Er wünsche sich „eine rein moralisch definierte Gesellschaft, in der es keine Gesetze mehr gibt, dann auch keine Polizei, keine Staatsanwaltschaft“.

Das Bundesamt für Verfassungsschutz definiert Linksextremismus im Internet so: „Linksextremisten richten ihr politisches Handeln an revolutionär-marxistischen oder anarchistischen Vorstellungen aus und streben anstelle der bestehenden Staats- und Gesellschaftsordnung ein sozialistisches bzw. kommunistisches System oder eine „herrschaftsfreie“ anarchistische Gesellschaft an.“
Der Parlamentarische Geschäftsführer der Piratenfraktion, Martin Delius, bewertete die Äußerung kritisch. Es dürfe nicht der Eindruck entstehen, dies sei die politische Agenda der Partei. Die Aussage Semkens werde sicherlich eine Diskussion auslösen.

#gallery1

Die Piraten setzten Rechtsextremismus aber nicht mit Linksextremismus gleich, sagte Delius.

Semken hatte zuvor mit einem Nazi-Vergleich Schlagzeilen gemacht.

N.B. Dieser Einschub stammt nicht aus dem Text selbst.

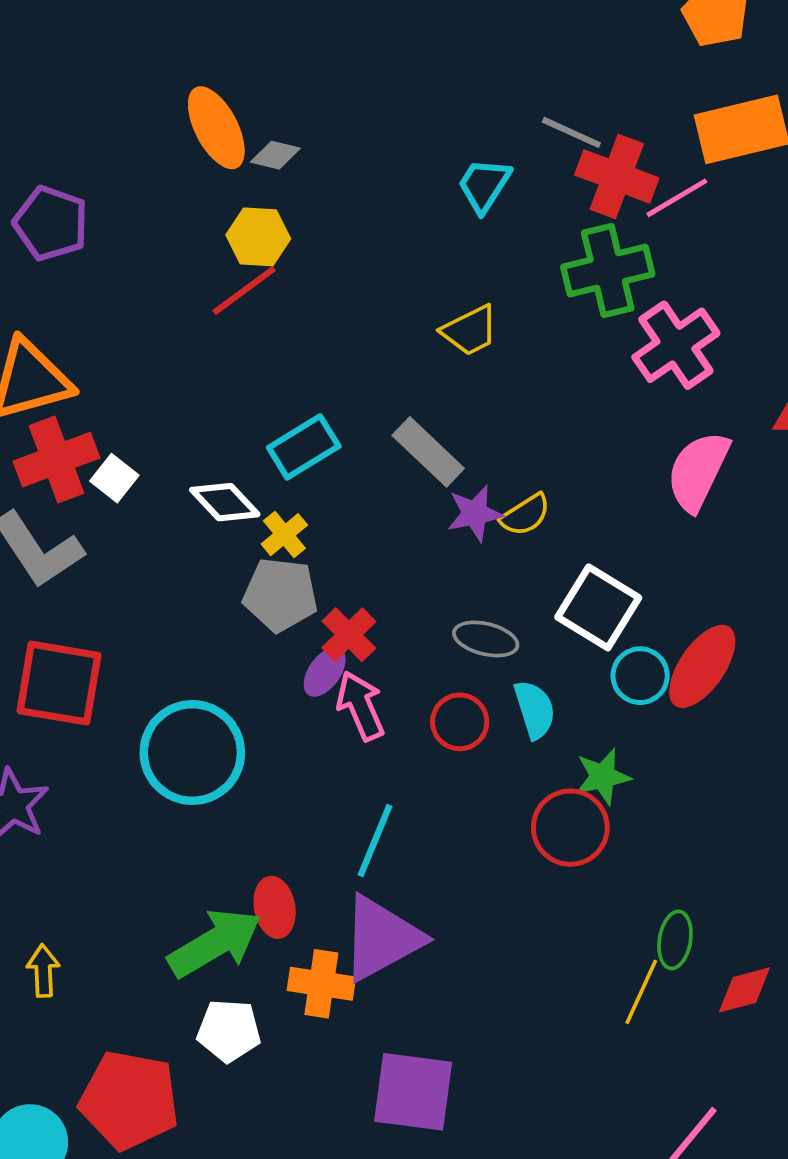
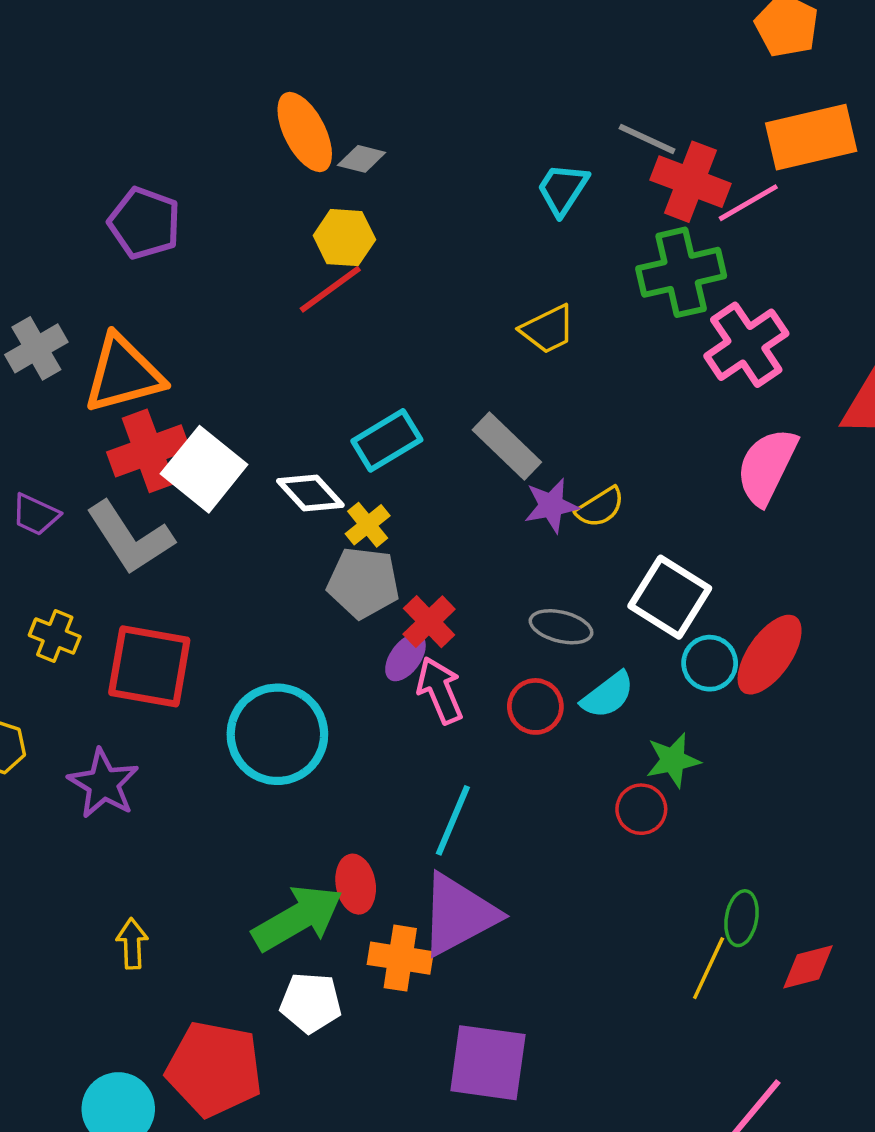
white square: (114, 478) -> (204, 469), size x1.8
cyan semicircle: (535, 710) -> (608, 695), turned 70
red circle: (570, 828) -> (641, 809), size x0.7

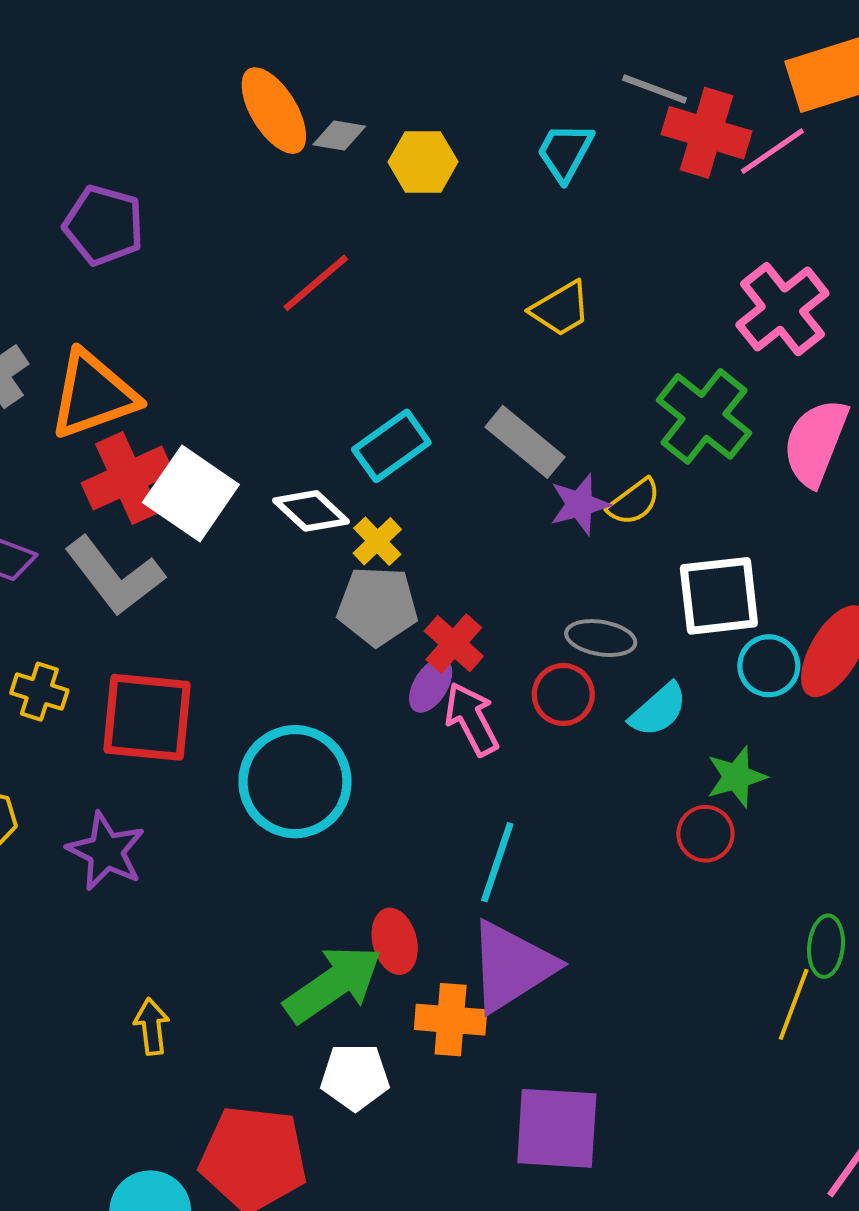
yellow hexagon: (344, 238) -> (423, 162), moved
green cross: (681, 272) -> (704, 416), moved, turned -34
white square: (670, 597) -> (719, 596), turned -34
red circle: (535, 706) -> (563, 694), moved

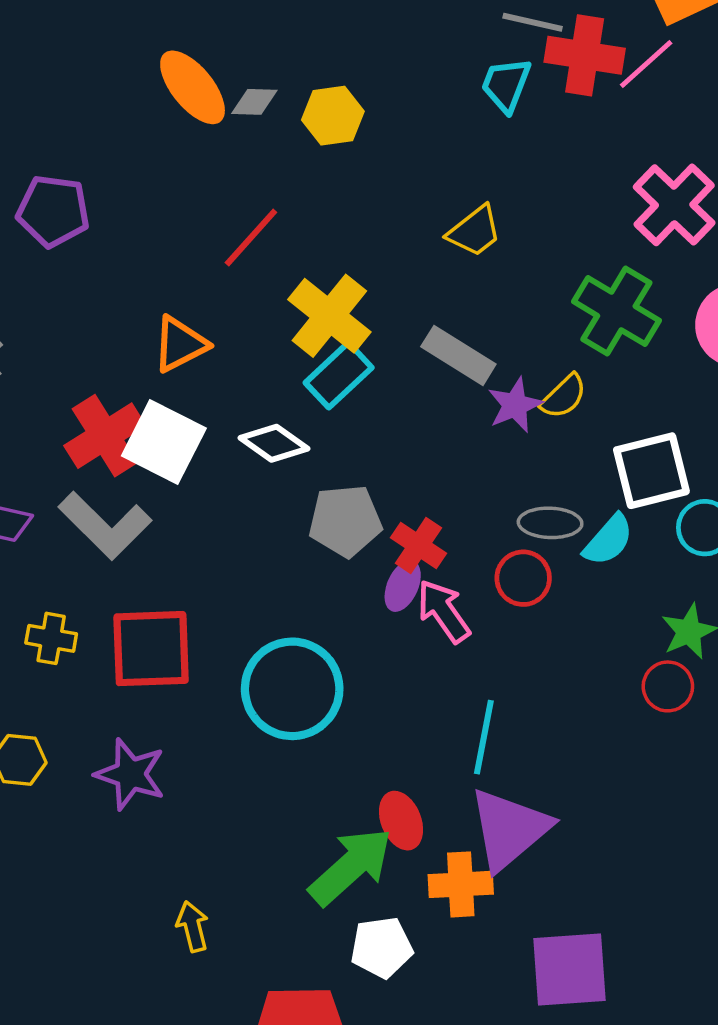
cyan trapezoid: (565, 152) -> (506, 85), moved
orange triangle: (93, 395) -> (180, 344), moved, size x0.7
yellow cross: (377, 541) -> (329, 316), moved, size x1.8
cyan semicircle: (658, 710) -> (608, 540), moved

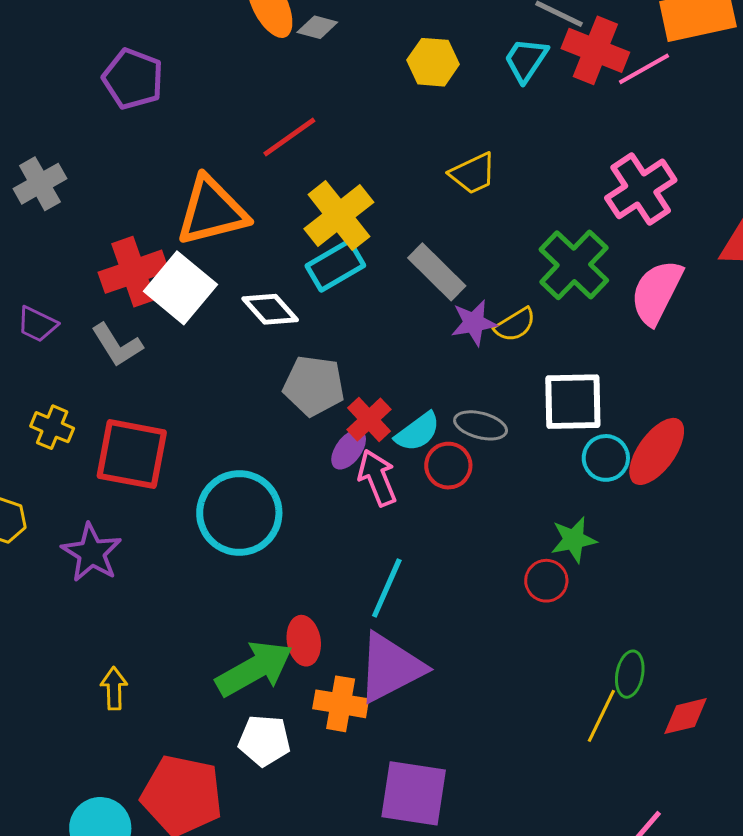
yellow hexagon: (333, 116) -> (433, 62), moved
orange triangle: (180, 344) -> (212, 211), size x1.5
gray L-shape: (105, 525) -> (117, 345), size x0.7
cyan semicircle: (608, 540) -> (418, 432), moved

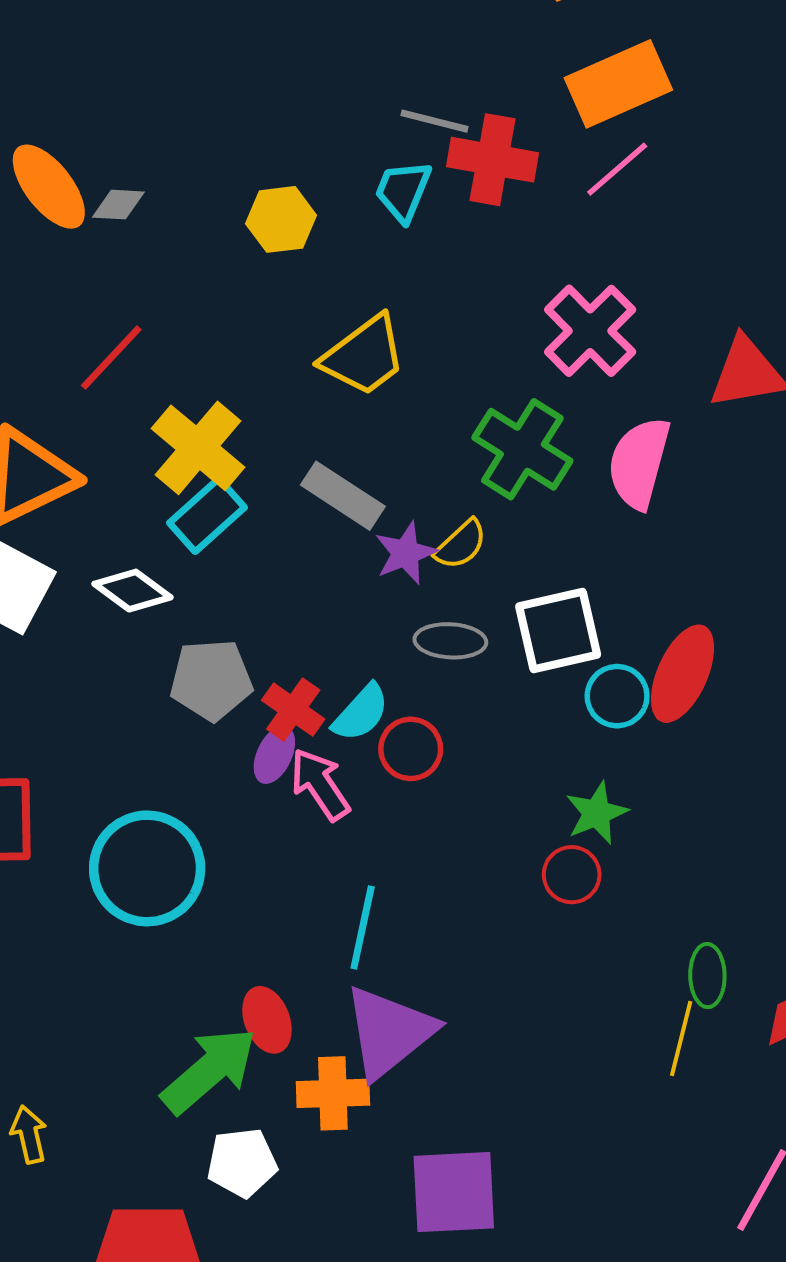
pink line: (644, 69) -> (617, 169), moved
yellow trapezoid: (473, 173) -> (364, 356), size x1.4
gray ellipse: (481, 425) -> (450, 641), moved

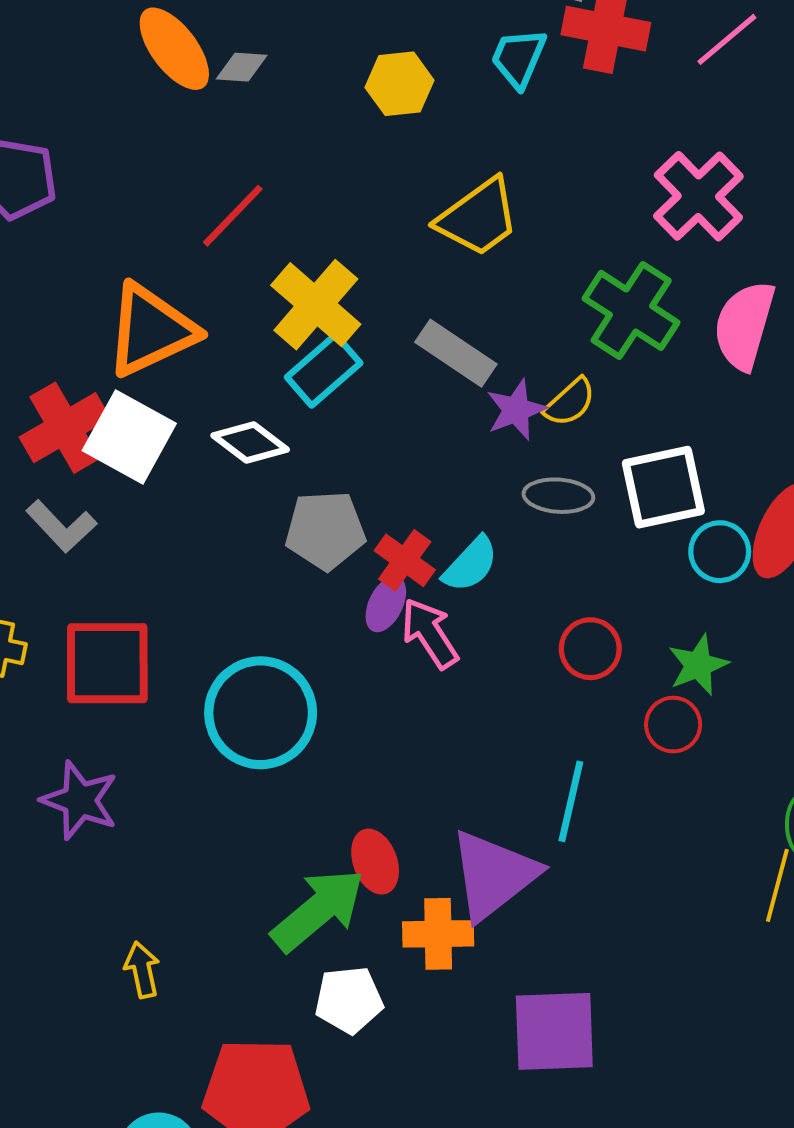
red circle: (411, 749) -> (590, 649), moved
cyan line: (363, 928) -> (571, 801), moved

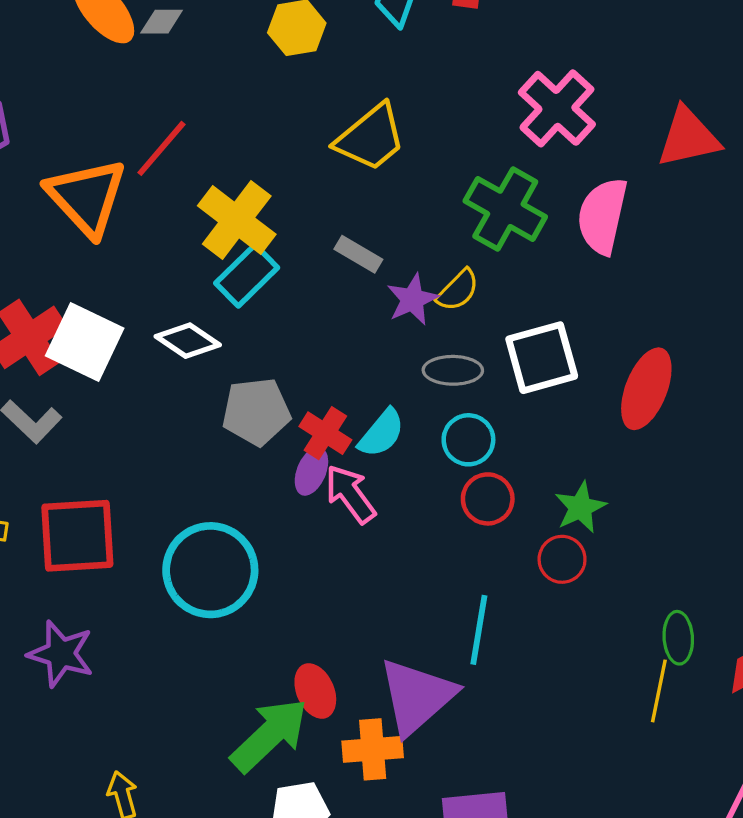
orange triangle: (151, 330) -> (87, 197), moved, turned -44
gray rectangle: (456, 353) -> (358, 254), size x0.7
cyan circle: (720, 552) -> (468, 440), moved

In einem Blogbeitrag im Internet sagte er, die frühere Nazipartei NSDAP habe für alles einen Sündenbock gehabt. Daraufhin forderten ihn führende Berliner Piraten auf, sein Amt niederzulegen. Semken lehnt einen Rücktritt bislang ab.

Nach Einschätzung des Berliner CDU-Generalsekretärs Kai Wegner zementiert Semken mit der Äußerung seinen „politischen Dilettantismus“. Wegner betonte, es gebe „keinen Grund, stolz darauf zu sein, eine extreme Gesinnung zu vertreten - egal zu welchem Rand des politischen Spektrums sie gehört“. Die „Selbstfindungsphase“ sei für die Piraten endgültig vorbei. Es sei an der Zeit, Inhalte zu liefern, die dazu beitrügen, die Stadt nach vorne zu bringen. (dpa/dapd)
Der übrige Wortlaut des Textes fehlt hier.